Washington, D.C., Mayor Muriel Bowser called Friday for a citywide vote that could result in the capitol of the United States transforming into the 51st state.
The D.C. mayor’s plan hinges on a citywide vote on statehood, placing the issue before Congress, which would have to agree to move forward with the process. According to the Washington Post, Congress could use the “Tennessee model,” where statehood would be granted if the residents of the District of Columbia successfully vote to approve a state constitution and conform to a Republican style of government.
Since any hypothetical state formed from the District of Columbia would likely elect two Democrat senators, Bowser’s plan will probably be a hard sell to a Republican-controlled Congress.
This isn’t the first time that the issue of Washington, D.C., statehood has come up, and voters even approved a constitution in a 1982 vote.
The primary issue at hand, and the reason that Bowser and other residents of the nation’s capital want to turn their city into a state, is disenfranchisement.
Unlike residents of the 50 states, but similar to residents of territories like Puerto Rico and Guam, citizens of Washington, D.C., have no real representation.

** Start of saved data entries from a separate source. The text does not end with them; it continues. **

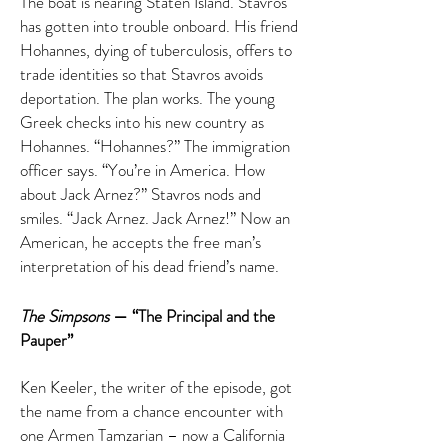
The boat is nearing Staten Island. Stavros
has gotten into trouble onboard. His friend
Hohannes, dying of tuberculosis, offers to
trade identities so that Stavros avoids
deportation. The plan works. The young
Greek checks into his new country as
Hohannes. “Hohannes?” The immigration
officer says. “You’re in America. How
about Jack Arnez?” Stavros nods and
smiles. “Jack Arnez. Jack Arnez!” Now an
American, he accepts the free man’s
interpretation of his dead friend’s name.
The Simpsons
— “The Principal and the
Pauper”
Ken Keeler, the writer of the episode, got
the name from a chance encounter with
one Armen Tamzarian – now a California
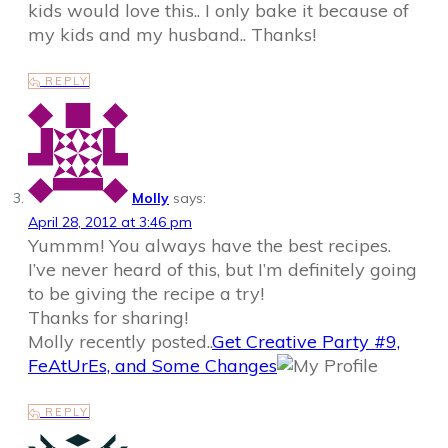
kids would love this.. I only bake it because of
my kids and my husband.. Thanks!
REPLY
Molly
says:
April 28, 2012 at 3:46 pm
Yummm! You always have the best recipes.
I’ve never heard of this, but I’m definitely going
to be giving the recipe a try!
Thanks for sharing!
Molly recently posted..
Get Creative Party #9,
FeAtUrEs, and Some Changes
REPLY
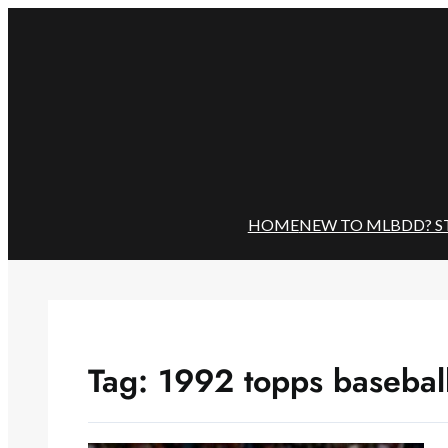
Skip
to
content
HOME
NEW TO MLBDD? S
Tag:
1992 topps basebal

Although they do send one representative to the House, that representative doesn’t actually have a vote.
If Washington, D.C., did become a state, its currently non-voting representative in the House would receive a vote, and the new state would also be granted two senators, just like every other state.
“I propose we take another bold step toward democracy in the District of Columbia,” D.C. Mayor Bowser said at a breakfast event. “It’s going to require that we send a bold message to the Congress and the rest of the country, that we demand not only a vote in the House of Representatives. We demand two senators — the full rights of citizenship in this great nation.”

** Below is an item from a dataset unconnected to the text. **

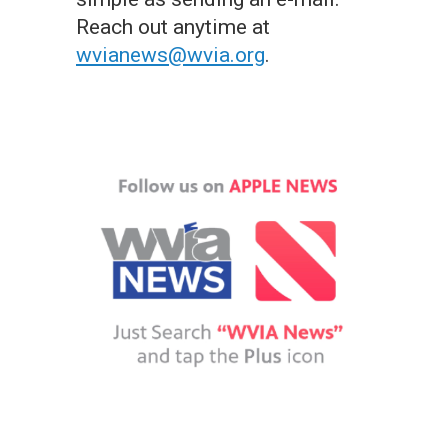
Reach out anytime at
wvianews@wvia.org
.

When Washington, D.C., was originally carved out of Maryland and Virginia, it was already small — a square just 10 miles on each side. The land granted by Virginia was later returned to that state, leaving Washington, D.C., with about 61 square miles of territory.

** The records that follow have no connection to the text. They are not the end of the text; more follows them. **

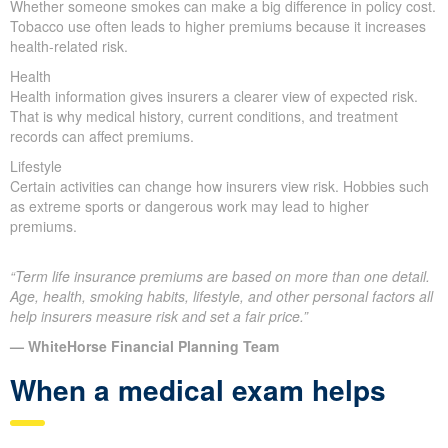
Whether someone smokes can make a big difference in policy cost.
Tobacco use often leads to higher premiums because it increases
health-related risk.
Health
Health information gives insurers a clearer view of expected risk.
That is why medical history, current conditions, and treatment
records can affect premiums.
Lifestyle
Certain activities can change how insurers view risk. Hobbies such
as extreme sports or dangerous work may lead to higher
premiums.
“Term life insurance premiums are based on more than one detail.
Age, health, smoking habits, lifestyle, and other personal factors all
help insurers measure risk and set a fair price.”
— WhiteHorse Financial Planning Team
When a medical exam helps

This leads to the issue where residents of Washington, D.C., often live in very close proximity to residents of Maryland, who are able to vote for representation in both houses of Congress.
Mayor Bowser pointed this out when she called for a citywide vote on statehood, describing the plight of a young girl born in a poor D.C. neighborhood situated east of the Anacostia River.
“When she prepares to vote when she turns 18, she will not have the right to vote for senator. But if she moved just one mile away, she would have representation and she would have two senators. But by living in D.C., those rights are stolen from her.”
Although Washington, D.C., was originally intended to serve as a federal district not beholden to any state, more than 670,000 people now live in the city. This creates a problem where the city finances and other factors are under the direct purview of Congress, while the residents of the district don’t have any real representation.
For much of the history of the District of Columbia, residents weren’t even able to vote in presidential elections. That changed in the 1960s, when Washington, D.C., was allocated a number of electoral votes. However, residents still lack representation in the Senate and only send a non-voting member to the House of Representatives.
Some proponents of Washington, D.C., statehood point out that states like Wyoming have two senators despite having a lower population than the District of Columbia.
If Mayor Bowser’s plan to call for a citywide vote and turn the Washington, D.C., into the 51st state is successful, the District of Columbia would also become the smallest state. Rhode Island, which has just over one million residents, is currently the smallest state, with barely 1,000 square miles of land.
Do you think that Washington, D.C., should become the 51st state, or is there a better solution, like returning the remainder of the district to Maryland, that would provide its residents with representation in Congress?